Crescemos acreditando em verdades absolutas, frutos inquestionáveis das leis da vida. Tais crenças, travestidas em teorias científicas, geram posicionamentos distorcidos que dificultam e até impossibilitam a adoção de postura dialética frente à realidade social e às condutas individuais. As idéias preconcebidas, que interpretam o mundo e tentam moldá-lo à sua medida, certamente tranqüilizam e oferecem segurança, mas inviabilizam o surgimento da dúvida, que mobiliza a criatividade. Ao mesmo tempo, mutilam a realidade com uma violência sutil, que esteriliza as ações e esvazia a vida dos indivíduos.

 

        Não é fácil perceber, mas crença e violência caminham lado a lado. A visão beatificada da mulher como esposa-mãe e do homem como distante provedor da família, por exemplo, por demasiado tempo impediu e até hoje dificulta que ambos qualifiquem seus outros atributos, desempenhem novos papéis e passem da condição de função à de ser humano completo.

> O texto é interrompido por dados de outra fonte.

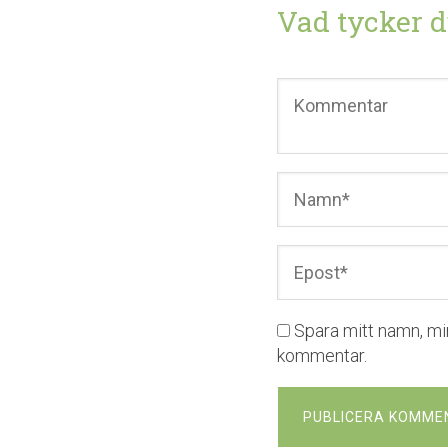
Vad tycker d
Spara mitt namn, mi
kommentar.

Tem sido grande o esforço das mulheres para romper o confinamento que lhes foi imposto pela interpretação social da sua identidade como exclusivamente materna, bem como o de muitos homens para afastarem-se dos caminhos que lhes foram culturalmente determinados e revestir suas vidas com escolhas individuais menos convencionais e mais gratificantes.

 

        Falta a cada um de nós, que formamos a estrutura social, revisar nossos preconceitos, mesmo que este ato importe em experimentar o caos – e obter uma vivência interior profunda de ordem. Enquanto isso não acontece, vamos nos apoiando nas velhas idéias. Acreditamos, assim, que não existe maldade na sociedade quando delega especialmente à mulher o papel de cuidadora da prole e ao homem o de sustentá-la. Esta atitude encontra amparo na crença de que a maternidade é superior à paternidade, portanto, mães têm direito aos filhos e pais têm o dever de mantê-los. Tampouco existe maldade no esquecimento da legislação, que garante igualdade a homens e mulheres, nem na falta de atenção aos especialistas em saúde mental, que alardeiam serem as figuras materna e paterna ambas, portanto – fundamentais para o desenvolvimento sadio dos filhos.

 

       Por ignorância ou, quem sabe, por temor à incerteza, não questionamos nossos conceitos, ao contrário, tendemos a continuar acreditando no que cremos. Com relação à questão dos papéis masculino e feminino, parece haver uma recusa das instituições – que nas suas ações manifestam o pensamento da sociedade – em perceber que a imagem do gênero, assim como a de muitas outras, é constituída sobre uma pequena seleção de fatos verdadeiros e falsos, que se expandem com grandeza desmesurada e forma uma estampa que não corresponde à humanidade da mulher e do homem. Explica-se, desta forma, o fato corriqueiro nas situações de separação e divórcio: na imensa maioria dos casos, é dada à mulher, por uma questão de gênero, a guarda dos filhos. Os homens, mesmo que aptos e desejosos de manterem os filhos consigo, também por uma questão de gênero, têm negado este direito que, em tese, lhes é assegurado.

 

        Inúmeras investigações cientificamente embasadas atestam – e minha experiência com adolescentes infratores no Judiciário corrobora – que os riscos de uma inserção social não-exitosa são muito maiores para os jovens que cresceram sem pai do que para os que usufruiram a convivência paterna. A ausência do pai, por negligência ou impedimento, retira do homem a paternidade que, tanto quanto a maternidade, é uma das mais gratificantes vivências, e o transforma em um objeto, em geral, de consumo, um grande bolso, que o diminui e apequena seus filhos.

 

        Fernando Pessoa, em O Eu Profundo e Outros Eus, mobiliza nossos sentimentos de compaixão por todos os filhos sem pai e, especialmente pelo pequeno Jesus, quando diz: “Nem sequer o deixaram ter pai e mãe como as outras crianças; seu pai eram duas pessoas: um velho chamado José, que era carpinteiro e não era pai dele; o outro era uma pomba estúpida, a única pomba feia do mundo porque não era do mundo, nem era pomba.